Earlier this summer, Facebook began to disable messaging in its mobile web app in order to push people to use its mobile Messenger app. However, this morning at TechCrunch Disrupt SF 2016, Messenger head David Marcus said that the option to use the mobile web experience isn’t going away entirely. Instead, the company is selectively disabling the mobile web view for users of certain devices.
Asked why Facebook would shut down mobile web support, given its expansive resources, Marcus replied, “do you know any other messaging app that has a mobile web experience?”
He noted also that the whole point of having a separate, mobile app is to create an ecosystem of push notifications, which helps to create an environment where users respond faster to incoming messages.
According to a recent survey, people told Facebook that they feel people respond to them faster on Messenger than on text, Marcus noted.
Still, mobile web support for Messenger is something that many have relied on, having not wanted to install another application on their phone, or not having the resources to do so.
Marcus explained that some users would not be affected by Facebook’s decision to push users to download the mobile app. For example, Facebook has decided not to remove access “on older Android devices that don’t have the memory or the network conditions,” to install Messenger, he said.
While Marcus didn’t clarify the exact requirements a device would have to meet in order to be able to use the mobile web version of Messenger, he noted that Facebook stopped serving the mobile web site to high-end devices, but not others.

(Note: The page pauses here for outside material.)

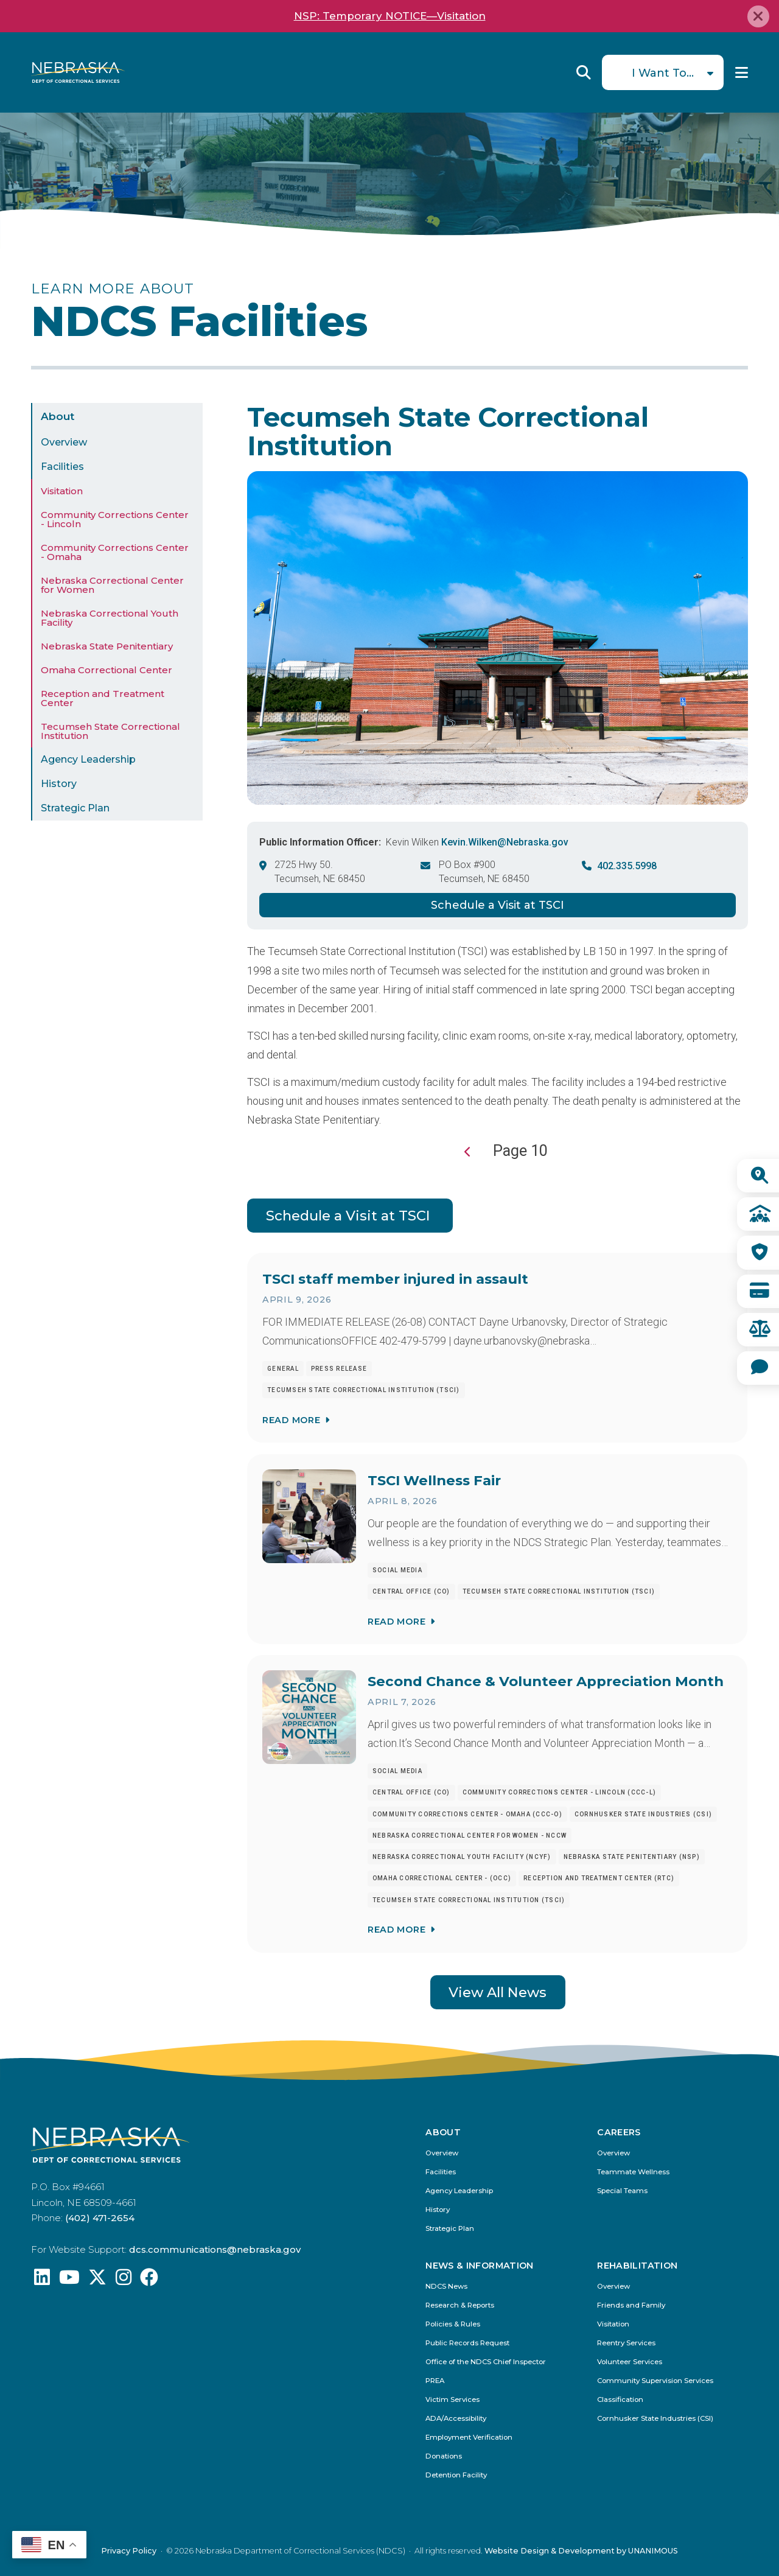 The height and width of the screenshot is (2576, 779). What do you see at coordinates (69, 2280) in the screenshot?
I see `[Find us on YouTube: @Nebraskadeparmentofcorrec8807]` at bounding box center [69, 2280].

Getting users to download the mobile app is part of Facebook’s larger, long-term vision for the platform. Eventually, Messenger wants to be the default messaging experience on users’ mobile devices – not SMS.
To get there, Marcus said, “it’s just a question of reach…it’s just about being able to reach all the people you want to reach. We just need to grow that, so people will continue using it.”
Already, Facebook has made a strong move to get Android users to switch over from using their phone’s native texting app by offering support for both Facebook chats and SMS texts in its Android Messenger mobile app.
“It’s a no-brainer to use Messenger [on Android],” he said. “The experience is so much better.”